[Dataset entries]
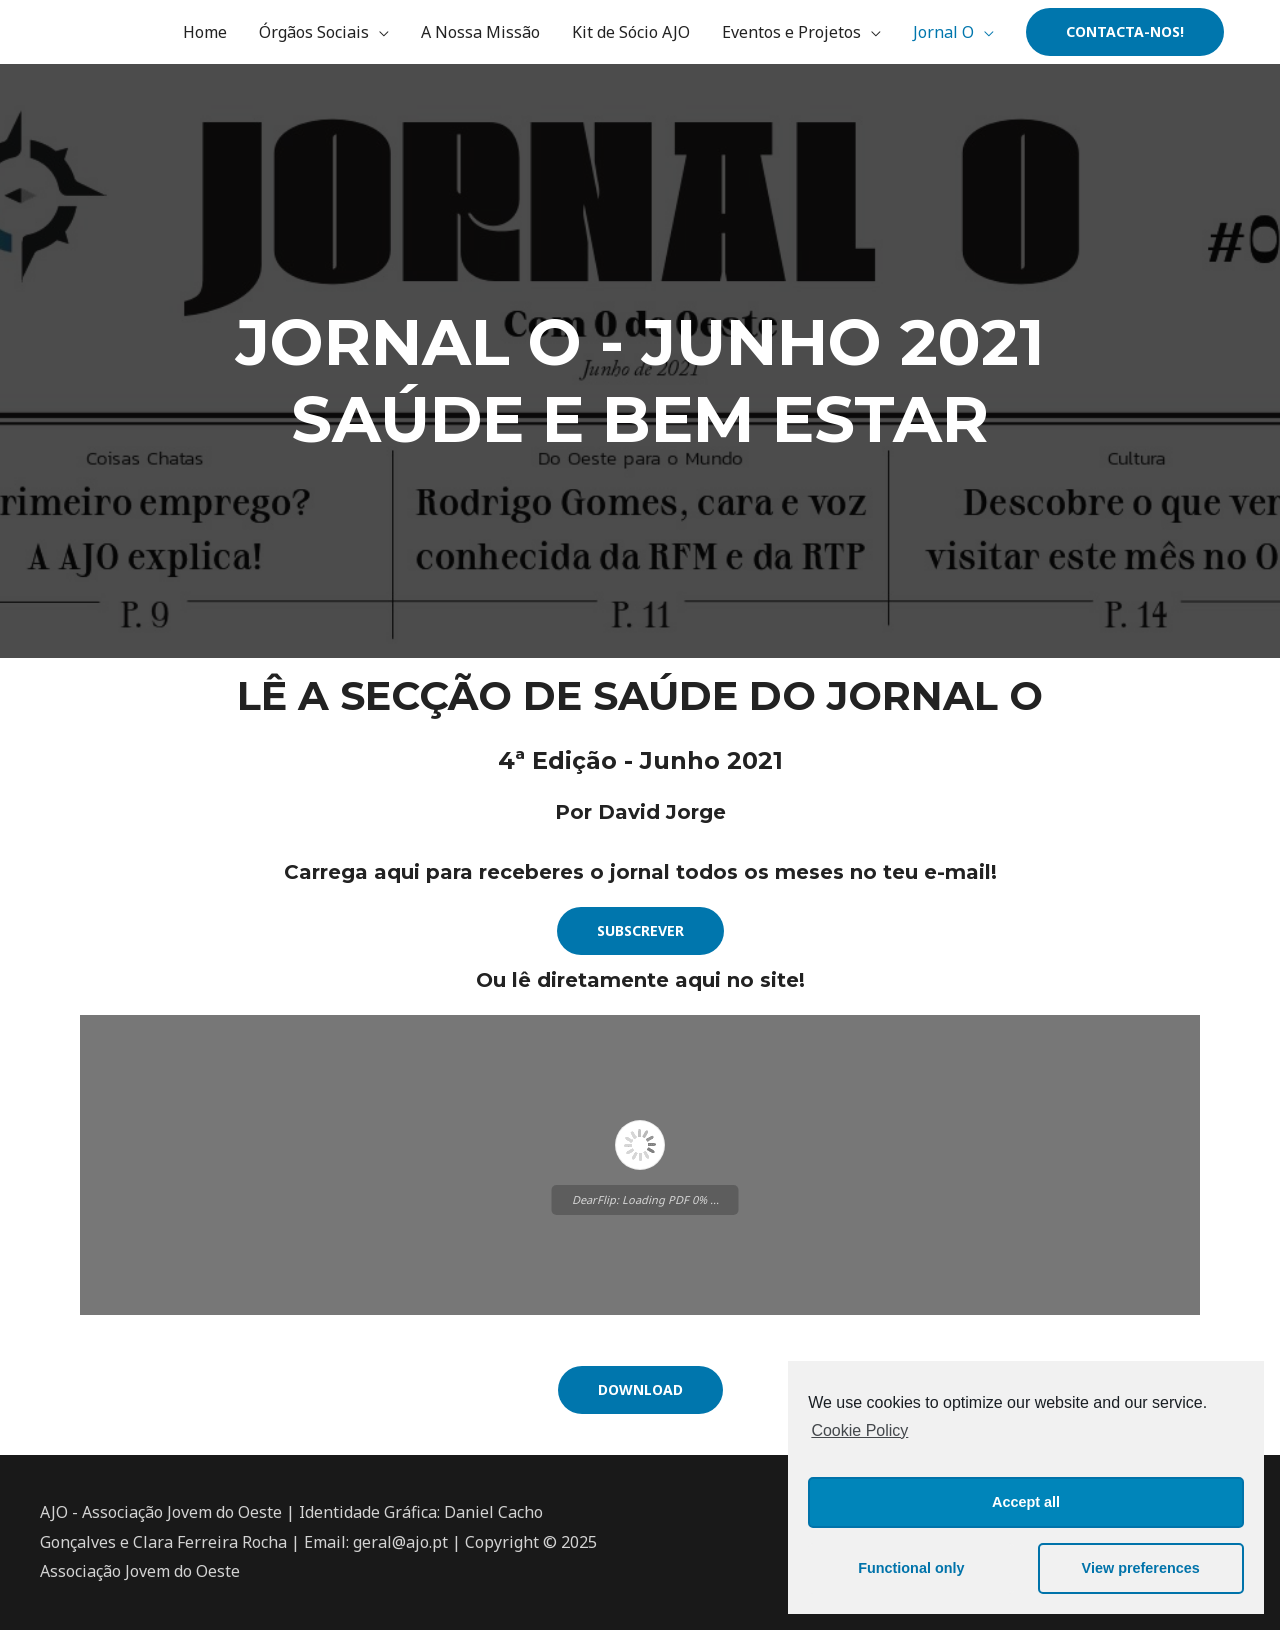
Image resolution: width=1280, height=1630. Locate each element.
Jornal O (943, 32)
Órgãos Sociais (314, 32)
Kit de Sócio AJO (631, 32)
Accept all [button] (1026, 1502)
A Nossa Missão (480, 32)
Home (205, 32)
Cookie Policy (859, 1430)
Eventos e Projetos (791, 32)
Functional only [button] (911, 1568)
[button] (640, 931)
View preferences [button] (1141, 1568)
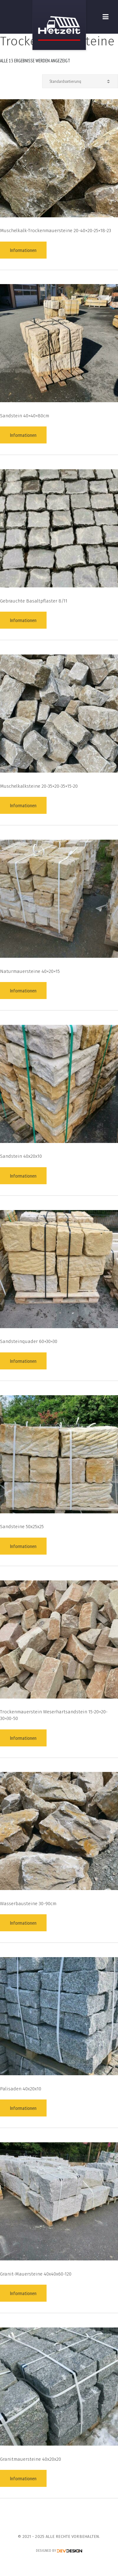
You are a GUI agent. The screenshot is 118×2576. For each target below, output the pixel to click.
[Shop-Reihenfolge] (80, 81)
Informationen (23, 250)
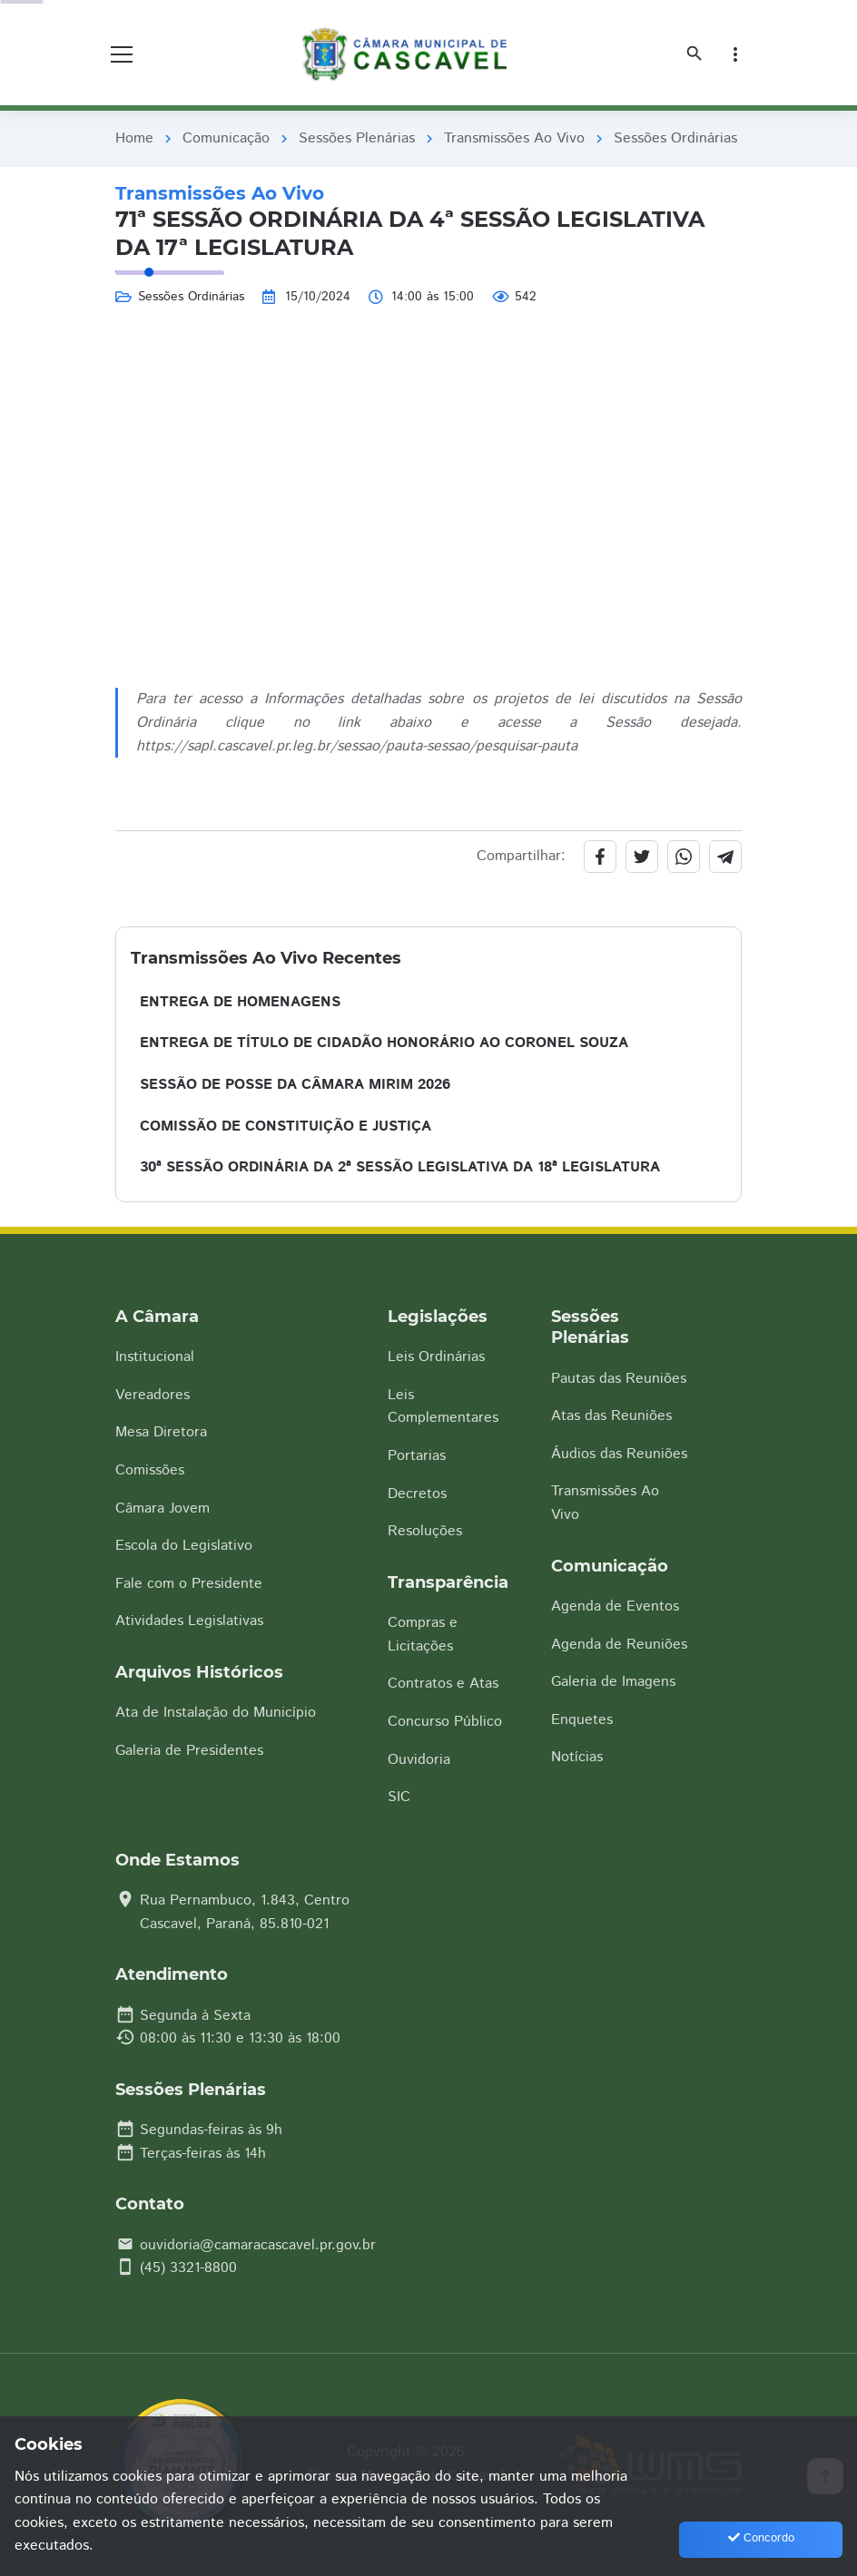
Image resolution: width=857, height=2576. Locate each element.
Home (134, 138)
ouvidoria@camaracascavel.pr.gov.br (258, 2245)
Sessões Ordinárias (675, 138)
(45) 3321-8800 (188, 2268)
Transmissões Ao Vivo (514, 138)
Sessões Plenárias (357, 138)
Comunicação (226, 138)
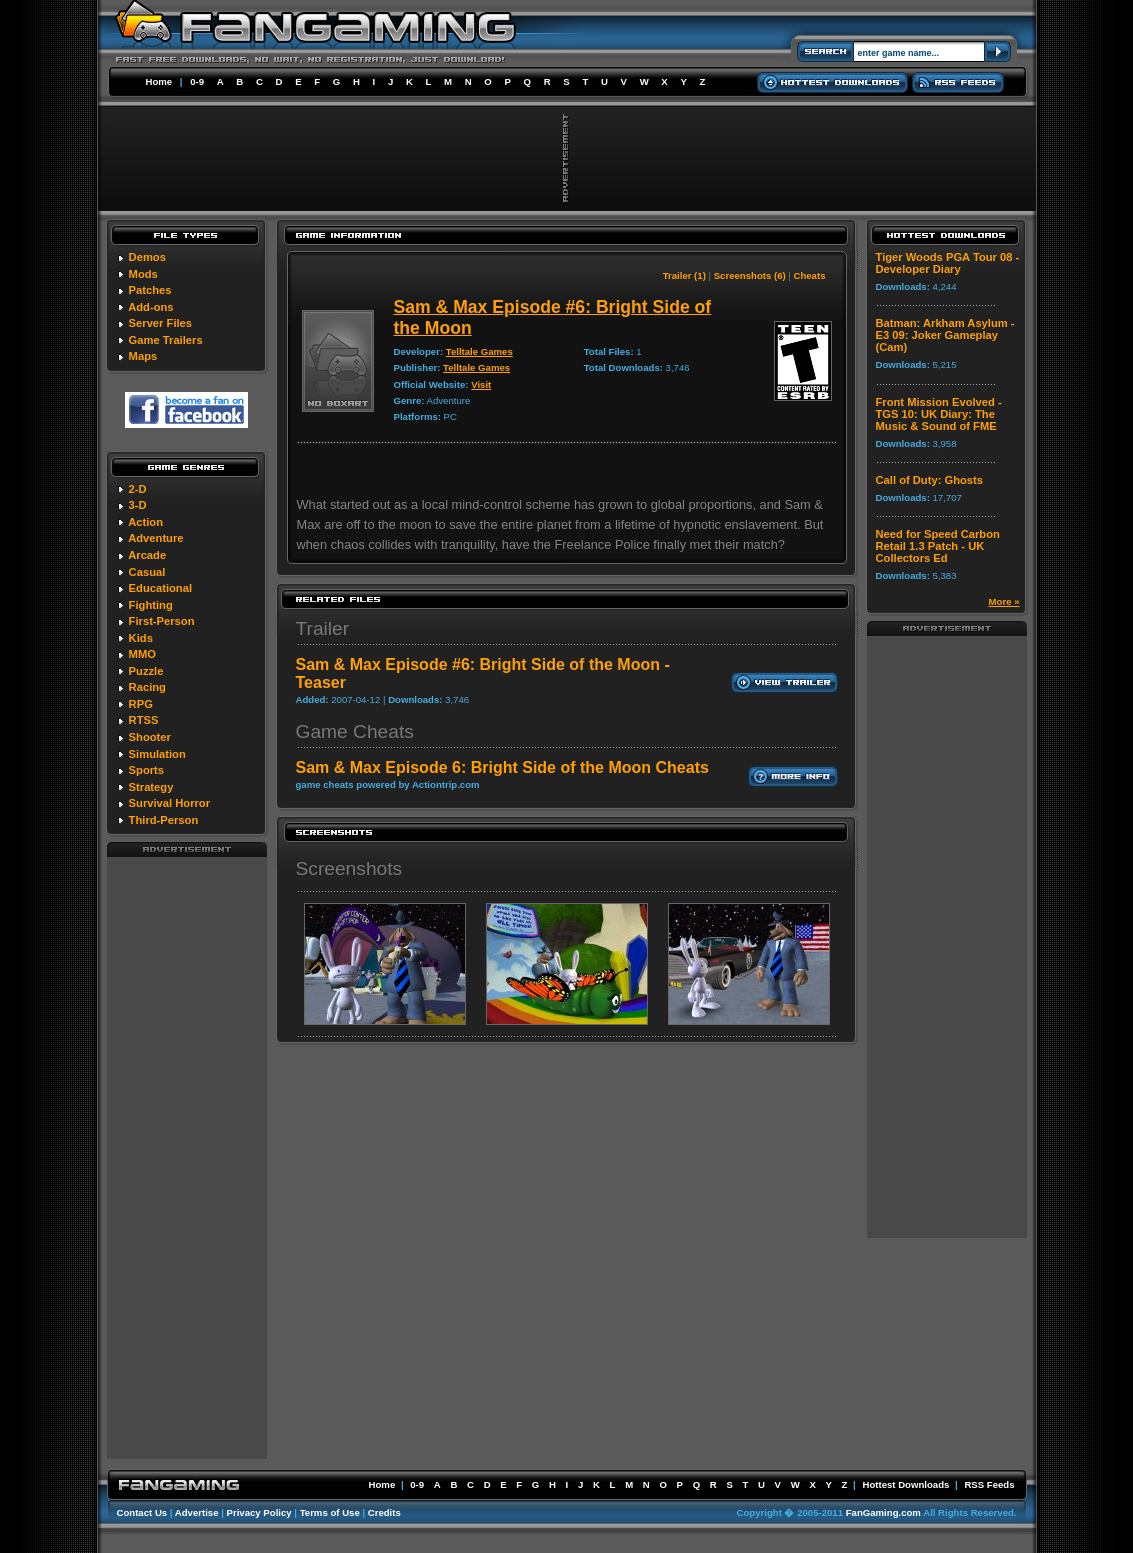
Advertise (197, 1512)
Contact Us (142, 1512)
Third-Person (164, 820)
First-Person (162, 621)
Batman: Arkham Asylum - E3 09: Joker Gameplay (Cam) (945, 335)
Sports (146, 770)
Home (159, 81)
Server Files (160, 323)
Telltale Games (479, 351)
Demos (147, 257)
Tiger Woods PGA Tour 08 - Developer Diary (948, 263)
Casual (147, 572)
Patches (150, 290)
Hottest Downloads (905, 1484)
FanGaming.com (883, 1512)
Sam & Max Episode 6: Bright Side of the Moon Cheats (502, 767)
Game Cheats (355, 731)
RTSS (144, 720)
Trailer (323, 628)
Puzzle (146, 671)
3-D (138, 505)
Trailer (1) (684, 275)
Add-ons (150, 307)
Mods (143, 274)
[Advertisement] (187, 1157)
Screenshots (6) (750, 275)
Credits (384, 1512)
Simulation (157, 754)
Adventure (155, 538)
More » (1004, 601)
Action (145, 522)
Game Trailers (166, 340)
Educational (160, 588)
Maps (143, 356)
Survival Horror (169, 803)
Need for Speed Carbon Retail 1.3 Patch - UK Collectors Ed (938, 546)
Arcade (147, 555)
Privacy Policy (259, 1512)
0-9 (197, 81)
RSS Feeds (989, 1484)
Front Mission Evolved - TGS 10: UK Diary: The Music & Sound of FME (939, 414)
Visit (481, 384)
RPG (141, 704)
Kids (141, 638)
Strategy (151, 787)
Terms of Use (330, 1512)
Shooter (150, 737)
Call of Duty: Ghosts (930, 480)
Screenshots (349, 868)
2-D (138, 489)
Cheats (810, 275)
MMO (142, 654)
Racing (147, 687)
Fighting (151, 605)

• [Task brief]: Your copy should hold every record word for word and none of the pictures.

• [Response to this exercise]:
Image resolution: width=1280, height=1630. Locate each element.
Jornal O (943, 32)
Órgãos Sociais (314, 32)
Kit de Sócio AJO (631, 32)
Accept all [button] (1026, 1502)
A Nossa Missão (480, 32)
Home (205, 32)
Cookie Policy (859, 1430)
Eventos e Projetos (791, 32)
Functional only [button] (911, 1568)
[button] (640, 931)
View preferences [button] (1141, 1568)
You are a GUI agent. The screenshot is 118×2576. For each target below, output the pixel to click.
[Shop-Reihenfolge] (80, 81)
Informationen (23, 250)
Image resolution: width=857, height=2576. Locate each element.
Home (134, 138)
ouvidoria@camaracascavel.pr.gov.br (258, 2245)
Sessões Ordinárias (675, 138)
(45) 3321-8800 (188, 2268)
Transmissões Ao Vivo (514, 138)
Sessões Plenárias (357, 138)
Comunicação (226, 138)
Advertise (197, 1512)
Contact Us (142, 1512)
Third-Person (164, 820)
First-Person (162, 621)
Batman: Arkham Asylum - E3 09: Joker Gameplay (Cam) (945, 335)
Sports (146, 770)
Home (159, 81)
Server Files (160, 323)
Telltale Games (479, 351)
Demos (147, 257)
Tiger Woods PGA Tour 08 - Developer Diary (948, 263)
Casual (147, 572)
Patches (150, 290)
Hottest Downloads (905, 1484)
FanGaming.com (883, 1512)
Sam & Max Episode 6: Bright Side of the Moon Cheats (502, 767)
Game Cheats (355, 731)
RTSS (144, 720)
Trailer (323, 628)
Puzzle (146, 671)
3-D (138, 505)
Trailer (1) (684, 275)
Add-ons (150, 307)
Mods (143, 274)
[Advertisement] (187, 1157)
Screenshots (6) (750, 275)
Credits (384, 1512)
Simulation (157, 754)
Adventure (155, 538)
More » (1004, 601)
Action (145, 522)
Game Trailers (166, 340)
Educational (160, 588)
Maps (143, 356)
Survival Horror (169, 803)
Need for Speed Carbon Retail 1.3 Patch - UK Collectors Ed (938, 546)
Arcade (147, 555)
Privacy Policy (259, 1512)
0-9 (197, 81)
RSS Feeds (989, 1484)
Front Mission Evolved - TGS 10: UK Diary: The Music & Sound of FME (939, 414)
Visit (481, 384)
RPG (141, 704)
Kids (141, 638)
Strategy (151, 787)
Terms of Use (330, 1512)
Shooter (150, 737)
Call of Duty: Ghosts (930, 480)
Screenshots (349, 868)
2-D (138, 489)
Cheats (810, 275)
MMO (142, 654)
Racing (147, 687)
Fighting (151, 605)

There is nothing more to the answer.